Un projet étudiant né en Suisse
Orbit Robotics n’est pas l’œuvre d’un géant de l’industrie spatiale, mais le fruit d’un projet académique mené à l’ETH Zurich, en Suisse. Dix étudiants en bachelor ont conçu et construit Helios en seulement deux semestres, démontrant ainsi la capacité des jeunes ingénieurs à innover dans un domaine aussi exigeant que la robotique spatiale.
« Ce type de projet montre à quel point la recherche académique peut contribuer à des avancées technologiques concrètes », souligne un porte-parole de l’ETH Zurich. Bien que le prototype soit encore en phase de test, ses performances prometteuses ouvrent la voie à des applications industrielles ou spatiales à plus grande échelle.
Un écosystème robotique en pleine expansion
Helios s’inscrit dans un contexte où la robotique spatiale connaît un essor sans précédent. Plusieurs équipes à travers le monde travaillent sur des systèmes capables de fonctionner en microgravité, que ce soit pour assister les astronautes ou pour automatiser des tâches dangereuses.
Parmi les initiatives récentes, le MIT a développé des bras robotiques adaptés aux missions lunaires, tandis que des chercheurs d’Harvard explorent des muscles artificiels imprimés en 3D pour des robots plus proches du vivant. Ces innovations illustrent une tendance forte : l’autonomie croissante des systèmes robotisés dans l’espace, afin de réduire les risques pour les équipages humains.
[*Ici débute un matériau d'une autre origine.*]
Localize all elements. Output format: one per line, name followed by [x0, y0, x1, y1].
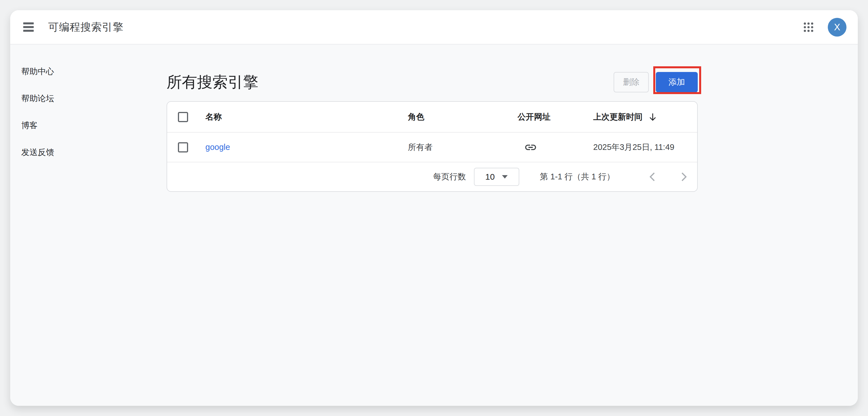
table-row: google 所有者 2025年3月25日, 11:49 [167, 132, 697, 162]
pagination-range-text: 第 1-1 行（共 1 行） [540, 171, 615, 182]
column-header-role: 角色 [408, 111, 518, 123]
engine-last-updated: 2025年3月25日, 11:49 [593, 142, 697, 153]
sidebar-item-help-forum[interactable]: 帮助论坛 [21, 85, 140, 112]
table-pagination: 每页行数 10 第 1-1 行（共 1 行） [167, 162, 697, 191]
next-page-button[interactable] [677, 171, 690, 183]
main-panel: 所有搜索引擎 删除 添加 名称 角色 公开网址 上次更新时间 [166, 44, 698, 192]
column-header-name: 名称 [206, 111, 408, 123]
engine-role: 所有者 [408, 142, 518, 153]
sidebar: 帮助中心 帮助论坛 博客 发送反馈 [21, 58, 140, 166]
column-header-last-updated[interactable]: 上次更新时间 [593, 111, 697, 123]
search-engines-table: 名称 角色 公开网址 上次更新时间 google [166, 101, 698, 192]
sidebar-item-help-center[interactable]: 帮助中心 [21, 58, 140, 85]
add-button[interactable]: 添加 [656, 72, 698, 92]
sidebar-item-blog[interactable]: 博客 [21, 112, 140, 139]
previous-page-button[interactable] [647, 171, 659, 183]
apps-grid-icon[interactable] [802, 21, 815, 33]
column-header-public-url: 公开网址 [518, 111, 593, 123]
rows-per-page-label: 每页行数 [433, 171, 466, 182]
engine-name-link[interactable]: google [206, 143, 230, 152]
top-app-bar: 可编程搜索引擎 X [10, 10, 858, 44]
delete-button[interactable]: 删除 [614, 72, 649, 92]
caret-down-icon [502, 175, 508, 179]
sidebar-item-send-feedback[interactable]: 发送反馈 [21, 139, 140, 166]
row-checkbox[interactable] [178, 142, 188, 152]
avatar[interactable]: X [828, 18, 846, 36]
app-window: 可编程搜索引擎 X 帮助中心 帮助论坛 博客 发送反馈 所有搜索引擎 删 [10, 10, 858, 406]
select-all-checkbox[interactable] [178, 112, 188, 122]
sort-desc-icon [648, 112, 658, 122]
page-title: 所有搜索引擎 [166, 72, 258, 93]
app-title: 可编程搜索引擎 [48, 20, 124, 34]
hamburger-menu-icon[interactable] [23, 22, 34, 32]
public-url-link-icon[interactable] [524, 141, 537, 154]
rows-per-page-select[interactable]: 10 [474, 168, 519, 186]
content-area: 帮助中心 帮助论坛 博客 发送反馈 所有搜索引擎 删除 添加 名称 [10, 44, 858, 406]
table-header-row: 名称 角色 公开网址 上次更新时间 [167, 102, 697, 132]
D’ici là, la communauté scientifique suivra avec attention l’évolution de ce robot quadrumane, dont la conception repousse les limites de la robotique spatiale. Une chose est sûre : l’espace, longtemps réservé aux humains, n’est plus l’apanage des seuls organismes biologiques.
Dans l’espace, les jambes n’ont aucune utilité pour se déplacer, car l’apesanteur annule la gravité. En revanche, des bras supplémentaires permettent au robot de s’agripper aux parois, de stabiliser son corps et de manipuler des outils avec une grande précision. Cette conception quadrumane optimise donc les mouvements en microgravité, où les méthodes de locomotion terrestres (roues, bipédie) sont inefficaces.